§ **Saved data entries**
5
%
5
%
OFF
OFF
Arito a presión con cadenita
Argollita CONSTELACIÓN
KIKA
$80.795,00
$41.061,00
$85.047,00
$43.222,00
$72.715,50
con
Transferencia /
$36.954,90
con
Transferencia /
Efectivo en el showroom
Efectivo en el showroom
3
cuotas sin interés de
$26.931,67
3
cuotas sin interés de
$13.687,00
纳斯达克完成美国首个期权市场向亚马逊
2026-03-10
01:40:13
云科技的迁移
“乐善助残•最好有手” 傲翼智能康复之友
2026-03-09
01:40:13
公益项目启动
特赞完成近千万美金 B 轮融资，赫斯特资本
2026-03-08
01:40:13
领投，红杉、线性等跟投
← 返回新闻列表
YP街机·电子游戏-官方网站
--
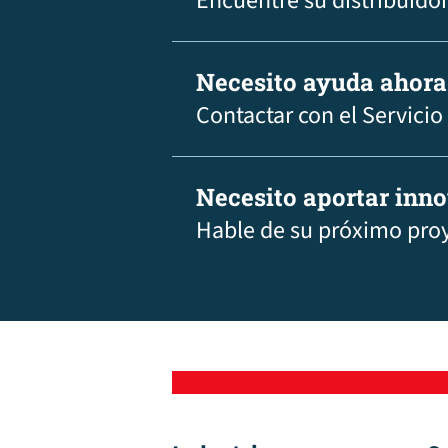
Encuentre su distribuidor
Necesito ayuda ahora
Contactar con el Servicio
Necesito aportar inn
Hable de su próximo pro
--
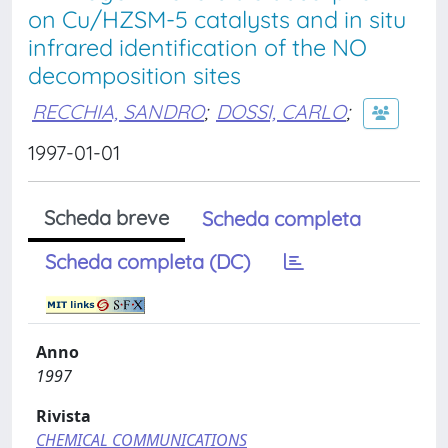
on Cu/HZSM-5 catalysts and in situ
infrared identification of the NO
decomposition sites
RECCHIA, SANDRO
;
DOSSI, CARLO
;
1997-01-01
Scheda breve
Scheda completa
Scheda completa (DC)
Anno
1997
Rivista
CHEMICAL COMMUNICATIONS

§ **WORK TO COMPLETE**
Look back at the entries above and repeat, unchanged, every line from the line holding "Encuentre su distribuidor" through the line holding "Hable de su próximo pro".

§ **ANSWER SPACE**
Encuentre su distribuidor
Necesito ayuda ahora
Contactar con el Servicio
Necesito aportar inn
Hable de su próximo pro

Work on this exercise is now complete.